+++ Material provided
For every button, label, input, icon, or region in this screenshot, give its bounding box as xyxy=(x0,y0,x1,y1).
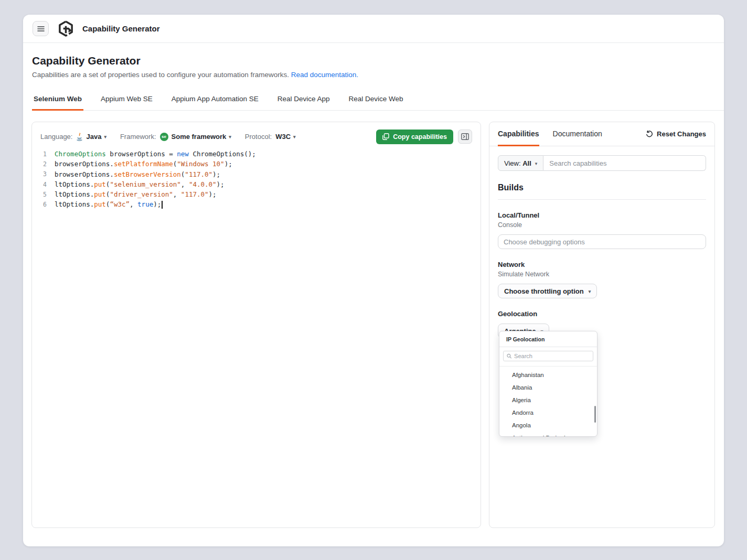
language-label: Language: xyxy=(40,133,72,141)
view-filter-label: View: xyxy=(504,159,521,167)
page-subtitle-text: Capabilities are a set of properties use… xyxy=(32,71,289,79)
view-filter-dropdown[interactable]: View: All ▾ xyxy=(498,155,543,171)
collapse-panel-button[interactable] xyxy=(458,130,472,144)
local-tunnel-title: Local/Tunnel xyxy=(498,211,706,219)
search-icon xyxy=(507,353,511,359)
language-selector[interactable]: Language: Java ▾ xyxy=(40,133,106,141)
code-line[interactable]: 2browserOptions.setPlatformName("Windows… xyxy=(32,159,481,169)
code-line[interactable]: 6ltOptions.put(“w3c”, true); xyxy=(32,199,481,209)
builds-divider xyxy=(498,199,706,200)
network-group: Network Simulate Network Choose throttli… xyxy=(498,261,706,298)
country-option-antigua-and-barbuda[interactable]: Antigua and Barbuda xyxy=(499,432,597,437)
framework-label: Framework: xyxy=(120,133,156,141)
throttling-option-dropdown[interactable]: Choose throttling option ▾ xyxy=(498,284,597,298)
app-header: Capability Generator xyxy=(23,15,724,43)
ip-geolocation-title: IP Geolocation xyxy=(499,331,597,347)
geo-search-input[interactable] xyxy=(514,353,590,359)
editor-toolbar: Language: Java ▾ Framework: se xyxy=(32,122,481,144)
capabilities-filter-row: View: All ▾ xyxy=(498,155,706,171)
main-card: Capability Generator Capability Generato… xyxy=(23,15,724,546)
framework-tabs: Selenium WebAppium Web SEAppium App Auto… xyxy=(32,89,724,111)
tab-documentation[interactable]: Documentation xyxy=(553,130,602,146)
panel-right-icon xyxy=(461,133,469,140)
reset-icon xyxy=(646,131,653,138)
copy-capabilities-label: Copy capabilities xyxy=(393,133,447,141)
java-icon xyxy=(76,133,83,141)
chevron-down-icon: ▾ xyxy=(229,134,231,139)
network-title: Network xyxy=(498,261,706,268)
chevron-down-icon: ▾ xyxy=(589,288,591,294)
page-title: Capability Generator xyxy=(32,55,141,67)
code-line[interactable]: 1ChromeOptions browserOptions = new Chro… xyxy=(32,149,481,159)
capabilities-body: Builds Local/Tunnel Console Network Simu… xyxy=(489,183,714,338)
geo-search-box xyxy=(503,351,593,361)
framework-value: Some framework xyxy=(172,133,227,141)
tab-appium-app-automation-se[interactable]: Appium App Automation SE xyxy=(170,95,260,111)
line-number: 4 xyxy=(32,181,55,188)
code-lines[interactable]: 1ChromeOptions browserOptions = new Chro… xyxy=(32,149,481,210)
copy-capabilities-button[interactable]: Copy capabilities xyxy=(376,130,453,144)
read-documentation-link[interactable]: Read documentation. xyxy=(291,71,358,79)
debugging-options-input[interactable] xyxy=(498,234,706,249)
app-header-title: Capability Generator xyxy=(82,24,160,33)
reset-changes-button[interactable]: Reset Changes xyxy=(646,130,706,146)
chevron-down-icon: ▾ xyxy=(104,134,106,139)
framework-icon: se xyxy=(160,133,168,141)
framework-selector[interactable]: Framework: se Some framework ▾ xyxy=(120,133,231,141)
line-number: 6 xyxy=(32,201,55,208)
code-line[interactable]: 5ltOptions.put("driver_version", "117.0"… xyxy=(32,189,481,199)
language-value: Java xyxy=(86,133,101,141)
code-line[interactable]: 4ltOptions.put("selenium_version", "4.0.… xyxy=(32,179,481,189)
line-number: 3 xyxy=(32,170,55,178)
country-option-algeria[interactable]: Algeria xyxy=(499,394,597,406)
line-number: 5 xyxy=(32,191,55,198)
hamburger-menu-button[interactable] xyxy=(33,21,49,36)
line-number: 2 xyxy=(32,160,55,168)
capabilities-panel-header: CapabilitiesDocumentation Reset Changes xyxy=(489,122,714,146)
copy-icon xyxy=(382,133,389,140)
country-list: AfghanistanAlbaniaAlgeriaAndorraAngolaAn… xyxy=(499,366,597,437)
chevron-down-icon: ▾ xyxy=(293,134,296,139)
country-option-angola[interactable]: Angola xyxy=(499,419,597,432)
capabilities-panel: CapabilitiesDocumentation Reset Changes … xyxy=(489,122,715,528)
ip-geolocation-popup: IP Geolocation AfghanistanAlbaniaAlgeria… xyxy=(499,331,597,437)
country-option-andorra[interactable]: Andorra xyxy=(499,406,597,419)
scrollbar-thumb[interactable] xyxy=(594,406,596,423)
view-filter-value: All xyxy=(522,159,531,167)
chevron-down-icon: ▾ xyxy=(535,160,538,166)
country-option-afghanistan[interactable]: Afghanistan xyxy=(499,369,597,381)
protocol-value: W3C xyxy=(275,133,291,141)
tab-selenium-web[interactable]: Selenium Web xyxy=(32,95,83,111)
search-capabilities-input[interactable] xyxy=(543,155,706,171)
reset-changes-label: Reset Changes xyxy=(657,130,706,138)
hamburger-icon xyxy=(37,26,45,32)
country-option-albania[interactable]: Albania xyxy=(499,381,597,394)
protocol-selector[interactable]: Protocol: W3C ▾ xyxy=(245,133,296,141)
tab-appium-web-se[interactable]: Appium Web SE xyxy=(99,95,154,111)
throttling-option-value: Choose throttling option xyxy=(504,287,584,295)
tab-real-device-app[interactable]: Real Device App xyxy=(276,95,332,111)
code-editor-panel: Language: Java ▾ Framework: se xyxy=(31,122,481,528)
builds-heading: Builds xyxy=(498,183,706,192)
network-subtitle: Simulate Network xyxy=(498,271,706,278)
tab-capabilities[interactable]: Capabilities xyxy=(498,130,539,146)
lambdatest-logo xyxy=(57,20,74,37)
tab-real-device-web[interactable]: Real Device Web xyxy=(347,95,405,111)
page-subtitle: Capabilities are a set of properties use… xyxy=(32,71,358,79)
local-tunnel-subtitle: Console xyxy=(498,221,706,229)
code-line[interactable]: 3browserOptions.setBrowserVersion("117.0… xyxy=(32,169,481,179)
text-cursor xyxy=(162,201,163,209)
local-tunnel-group: Local/Tunnel Console xyxy=(498,211,706,249)
protocol-label: Protocol: xyxy=(245,133,272,141)
geolocation-title: Geolocation xyxy=(498,310,706,318)
logo-icon xyxy=(57,20,74,37)
line-number: 1 xyxy=(32,150,55,158)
++++++
- What you should do: For each line above, output its wording exactly and leave out any picture.

- Result of the exercise:
For every button, label, input, icon, or region in this screenshot, give its bounding box as xyxy=(x0,y0,x1,y1).
language-label: Language: xyxy=(40,133,72,141)
view-filter-label: View: xyxy=(504,159,521,167)
page-subtitle-text: Capabilities are a set of properties use… xyxy=(32,71,289,79)
view-filter-dropdown[interactable]: View: All ▾ xyxy=(498,155,543,171)
collapse-panel-button[interactable] xyxy=(458,130,472,144)
local-tunnel-title: Local/Tunnel xyxy=(498,211,706,219)
search-icon xyxy=(507,353,511,359)
language-selector[interactable]: Language: Java ▾ xyxy=(40,133,106,141)
code-line[interactable]: 2browserOptions.setPlatformName("Windows… xyxy=(32,159,481,169)
code-line[interactable]: 6ltOptions.put(“w3c”, true); xyxy=(32,199,481,209)
builds-divider xyxy=(498,199,706,200)
network-group: Network Simulate Network Choose throttli… xyxy=(498,261,706,298)
country-option-antigua-and-barbuda[interactable]: Antigua and Barbuda xyxy=(499,432,597,437)
framework-label: Framework: xyxy=(120,133,156,141)
throttling-option-dropdown[interactable]: Choose throttling option ▾ xyxy=(498,284,597,298)
app-header: Capability Generator xyxy=(23,15,724,43)
ip-geolocation-title: IP Geolocation xyxy=(499,331,597,347)
geo-search-input[interactable] xyxy=(514,353,590,359)
editor-toolbar: Language: Java ▾ Framework: se xyxy=(32,122,481,144)
capabilities-filter-row: View: All ▾ xyxy=(498,155,706,171)
main-card: Capability Generator Capability Generato… xyxy=(23,15,724,546)
framework-tabs: Selenium WebAppium Web SEAppium App Auto… xyxy=(32,89,724,111)
tab-documentation[interactable]: Documentation xyxy=(553,130,602,146)
panel-right-icon xyxy=(461,133,469,140)
reset-icon xyxy=(646,131,653,138)
copy-capabilities-label: Copy capabilities xyxy=(393,133,447,141)
java-icon xyxy=(76,133,83,141)
chevron-down-icon: ▾ xyxy=(229,134,231,139)
network-title: Network xyxy=(498,261,706,268)
chevron-down-icon: ▾ xyxy=(589,288,591,294)
page-title: Capability Generator xyxy=(32,55,141,67)
code-line[interactable]: 1ChromeOptions browserOptions = new Chro… xyxy=(32,149,481,159)
capabilities-body: Builds Local/Tunnel Console Network Simu… xyxy=(489,183,714,338)
geo-search-box xyxy=(503,351,593,361)
framework-value: Some framework xyxy=(172,133,227,141)
tab-appium-app-automation-se[interactable]: Appium App Automation SE xyxy=(170,95,260,111)
line-number: 4 xyxy=(32,181,55,188)
code-lines[interactable]: 1ChromeOptions browserOptions = new Chro… xyxy=(32,149,481,210)
copy-capabilities-button[interactable]: Copy capabilities xyxy=(376,130,453,144)
read-documentation-link[interactable]: Read documentation. xyxy=(291,71,358,79)
debugging-options-input[interactable] xyxy=(498,234,706,249)
app-header-title: Capability Generator xyxy=(82,24,160,33)
reset-changes-button[interactable]: Reset Changes xyxy=(646,130,706,146)
chevron-down-icon: ▾ xyxy=(104,134,106,139)
framework-icon: se xyxy=(160,133,168,141)
framework-selector[interactable]: Framework: se Some framework ▾ xyxy=(120,133,231,141)
line-number: 6 xyxy=(32,201,55,208)
code-line[interactable]: 5ltOptions.put("driver_version", "117.0"… xyxy=(32,189,481,199)
language-value: Java xyxy=(86,133,101,141)
code-line[interactable]: 4ltOptions.put("selenium_version", "4.0.… xyxy=(32,179,481,189)
line-number: 3 xyxy=(32,170,55,178)
country-option-algeria[interactable]: Algeria xyxy=(499,394,597,406)
line-number: 5 xyxy=(32,191,55,198)
hamburger-menu-button[interactable] xyxy=(33,21,49,36)
line-number: 2 xyxy=(32,160,55,168)
capabilities-panel-header: CapabilitiesDocumentation Reset Changes xyxy=(489,122,714,146)
copy-icon xyxy=(382,133,389,140)
country-list: AfghanistanAlbaniaAlgeriaAndorraAngolaAn… xyxy=(499,366,597,437)
chevron-down-icon: ▾ xyxy=(293,134,296,139)
country-option-angola[interactable]: Angola xyxy=(499,419,597,432)
capabilities-panel: CapabilitiesDocumentation Reset Changes … xyxy=(489,122,715,528)
ip-geolocation-popup: IP Geolocation AfghanistanAlbaniaAlgeria… xyxy=(499,331,597,437)
country-option-andorra[interactable]: Andorra xyxy=(499,406,597,419)
scrollbar-thumb[interactable] xyxy=(594,406,596,423)
view-filter-value: All xyxy=(522,159,531,167)
chevron-down-icon: ▾ xyxy=(535,160,538,166)
country-option-afghanistan[interactable]: Afghanistan xyxy=(499,369,597,381)
protocol-value: W3C xyxy=(275,133,291,141)
tab-selenium-web[interactable]: Selenium Web xyxy=(32,95,83,111)
search-capabilities-input[interactable] xyxy=(543,155,706,171)
reset-changes-label: Reset Changes xyxy=(657,130,706,138)
hamburger-icon xyxy=(37,26,45,32)
country-option-albania[interactable]: Albania xyxy=(499,381,597,394)
protocol-selector[interactable]: Protocol: W3C ▾ xyxy=(245,133,296,141)
tab-appium-web-se[interactable]: Appium Web SE xyxy=(99,95,154,111)
throttling-option-value: Choose throttling option xyxy=(504,287,584,295)
tab-real-device-app[interactable]: Real Device App xyxy=(276,95,332,111)
code-editor-panel: Language: Java ▾ Framework: se xyxy=(31,122,481,528)
builds-heading: Builds xyxy=(498,183,706,192)
network-subtitle: Simulate Network xyxy=(498,271,706,278)
tab-capabilities[interactable]: Capabilities xyxy=(498,130,539,146)
lambdatest-logo xyxy=(57,20,74,37)
tab-real-device-web[interactable]: Real Device Web xyxy=(347,95,405,111)
page-subtitle: Capabilities are a set of properties use… xyxy=(32,71,358,79)
local-tunnel-subtitle: Console xyxy=(498,221,706,229)
code-line[interactable]: 3browserOptions.setBrowserVersion("117.0… xyxy=(32,169,481,179)
text-cursor xyxy=(162,201,163,209)
local-tunnel-group: Local/Tunnel Console xyxy=(498,211,706,249)
protocol-label: Protocol: xyxy=(245,133,272,141)
geolocation-title: Geolocation xyxy=(498,310,706,318)
logo-icon xyxy=(57,20,74,37)
line-number: 1 xyxy=(32,150,55,158)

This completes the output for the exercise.